Description of the task = Restate word for word the entries below, starting with the line with "tốt đẹp nhất đến người thân yêu." and continuing through the line with "Chúng tôi luôn". Include both of those lines and no others.

☆ ☆ ☆ ☆ ☆ ☆ ☆

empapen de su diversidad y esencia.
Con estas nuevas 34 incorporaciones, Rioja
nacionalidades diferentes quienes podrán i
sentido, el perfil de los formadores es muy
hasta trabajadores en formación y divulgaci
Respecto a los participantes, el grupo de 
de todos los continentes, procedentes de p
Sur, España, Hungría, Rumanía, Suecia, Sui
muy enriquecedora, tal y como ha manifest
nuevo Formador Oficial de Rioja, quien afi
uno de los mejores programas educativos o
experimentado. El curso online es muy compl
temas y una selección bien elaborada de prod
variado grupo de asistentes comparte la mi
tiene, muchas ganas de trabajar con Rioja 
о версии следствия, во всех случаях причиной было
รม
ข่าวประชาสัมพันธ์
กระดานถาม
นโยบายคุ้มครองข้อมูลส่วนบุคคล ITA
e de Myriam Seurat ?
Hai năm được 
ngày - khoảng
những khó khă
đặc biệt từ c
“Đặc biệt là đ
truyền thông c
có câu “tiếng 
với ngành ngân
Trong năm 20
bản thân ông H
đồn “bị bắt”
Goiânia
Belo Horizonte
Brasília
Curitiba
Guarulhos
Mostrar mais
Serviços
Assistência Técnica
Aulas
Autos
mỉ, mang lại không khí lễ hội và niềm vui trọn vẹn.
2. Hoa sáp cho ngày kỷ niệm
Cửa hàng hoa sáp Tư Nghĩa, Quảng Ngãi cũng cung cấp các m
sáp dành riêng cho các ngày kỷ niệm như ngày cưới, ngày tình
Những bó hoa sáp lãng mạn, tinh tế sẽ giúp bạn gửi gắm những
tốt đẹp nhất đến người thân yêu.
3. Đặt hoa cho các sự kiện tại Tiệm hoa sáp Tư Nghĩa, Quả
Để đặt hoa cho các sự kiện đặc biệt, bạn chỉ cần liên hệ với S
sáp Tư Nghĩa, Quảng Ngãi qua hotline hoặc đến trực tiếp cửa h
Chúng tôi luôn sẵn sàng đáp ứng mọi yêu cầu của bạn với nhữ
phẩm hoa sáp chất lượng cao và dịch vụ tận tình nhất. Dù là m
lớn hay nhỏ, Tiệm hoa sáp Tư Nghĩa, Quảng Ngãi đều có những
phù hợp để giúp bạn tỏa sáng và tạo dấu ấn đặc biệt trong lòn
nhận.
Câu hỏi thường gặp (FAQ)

☆ ☆ ☆ ☆ ☆ ☆ ☆

Written answer =
tốt đẹp nhất đến người thân yêu.
3. Đặt hoa cho các sự kiện tại Tiệm hoa sáp Tư Nghĩa, Quả
Để đặt hoa cho các sự kiện đặc biệt, bạn chỉ cần liên hệ với S
sáp Tư Nghĩa, Quảng Ngãi qua hotline hoặc đến trực tiếp cửa h
Chúng tôi luôn sẵn sàng đáp ứng mọi yêu cầu của bạn với nhữ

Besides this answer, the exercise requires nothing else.